In questa situazione, i dubia, queste cinque domande presentate dai Quattro Cardinali, sono stati certamente un punto fondamentale di svolta, una potente luce di verità che si è proiettata su questo caos, e per questo li dobbiamo ringraziare profondamente. Per quanto siano pochi e apparentemente isolati, le loro domande sono comunque coraggioseaffermazioni di verità. In realtà, non sono solo loro che parlano, ma lo stesso Logos, “dalla cui bocca esce una spada affilata” (Apoc. 19,15). Ora, queste cinque domande hanno messo il Papa in una situazione di stallo. Se le rispondesse rinnegando la Tradizione e il Magistero dei suoi predecessori, passerebbe ad essere formalmente eretico, quindi non può farlo. Se invece le rispondesse in armonia con il Magistero precedente, contraddirebbe gran parte delle azioni dottrinalmente rilevanti compiute durante il suo pontificato, quindi sarebbe una scelta molto difficile. Ha scelto quindi il silenzio perché, umanamente, la situazione può apparire senza uscita. Ma intanto, la confusione e lo scisma de facto si estendono nella Chiesa.
Alla luce di tutto ciò, si rende quindi più che mai necessario, un ulteriore atto di coraggio, di verità e di carità, da parte dei Cardinali, ma anche dei Vescovi e poi di tutti i laici qualificati che volessero aderirvi. In una situazione così grave di pericolo per la fede e di scandalo generalizzato, è non solo lecito, ma addirittura doveroso per l’inferiore correggere fraternamente il superiore, sempre che si faccia nella carità; neppure l’obbedienza gerarchica o religiosa può essere utilizzata, in questo caso di pericolo generale, come una scusa per tacere la verità.
È necessaria insomma una correzione fraterna francamente rivolta a Pietro, per il suo bene e quello di tutta la Chiesa. Alcuni, a proposito di questa ventilata correzione fraterna al Papa, hanno manifestato il timore che essa potrebbe portare a uno scisma formale. Ma a ben riflettere, questo timore si rivela del tutto infondato. Infatti, dello scisma formale mancano tutte le condizioni. Non risulta, per cominciare, che nessuno dei Cardinali voglia sostenere che Francesco non sia il Papa, né ancor meno, che qualcuno voglia farsi eleggere antipapa. Lo scisma vero, che aumenta ogni giorno, è invece quello di fatto, che solo una correzione potrebbe frenare.

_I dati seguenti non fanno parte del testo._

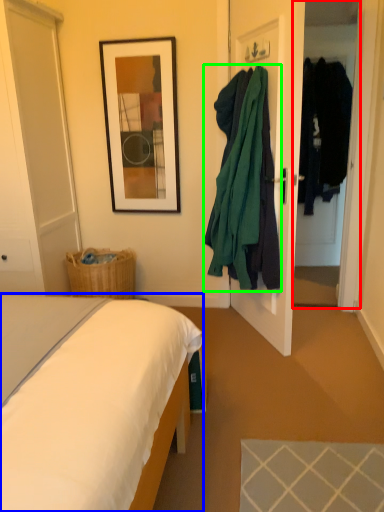 Question: Which object is positioned closest to glass door (highlighted by a red box)? Select from bed (highlighted by a blue box) and clothing (highlighted by a green box).

Choices:
 (A) bed
 (B) clothing

Answer: (B) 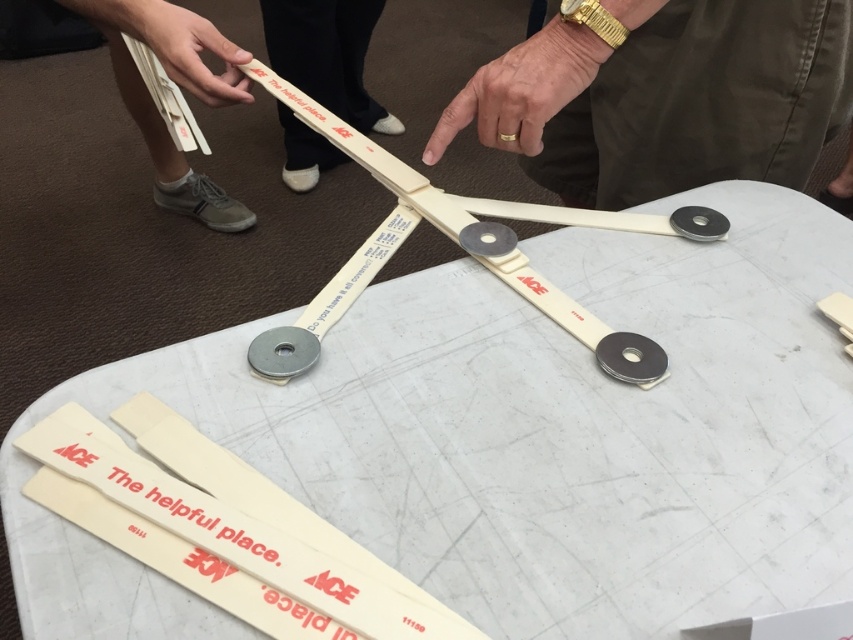 Can you confirm if white plastic table at center is bigger than gold metallic watch at upper center?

Una correzione fraterna, infine, non è né un atto di ostilità, né una mancanza di rispetto, né una disobbedienza. Non è altro che una dichiarazione di verità: caritas in veritate. Il Papa, ancor prima di essere papa, è nostro fratello, e questo è quindi un primordiale dovere di carità nei suoi confronti. Del suo destino ci sarà chiesto conto, come anche di quello di tutti coloro che si affidano alla sua guida. L’empio, dice Dio attraverso il profeta Ezechiele, “morirà per il suo peccato”, ma se tu, sentinella, non lo avverti, “della sua morte chiederò conto a te” (Ezech. 33,8).
Fratelli cristiani: Cardinali, Vescovi, Sacerdoti, professori, amici tutti. Cristo è venuto al mondo “per rendere testimonianza alla Verità” (Giov. 18,37). A noi non resta che seguirlo, rendendo testimonianza alla verità; non domani, ma oggi, “finché dura il giorno” (Giov. 11,9). Il tempo, ormai, “ha ammainato le vele” (I Cor 7,29).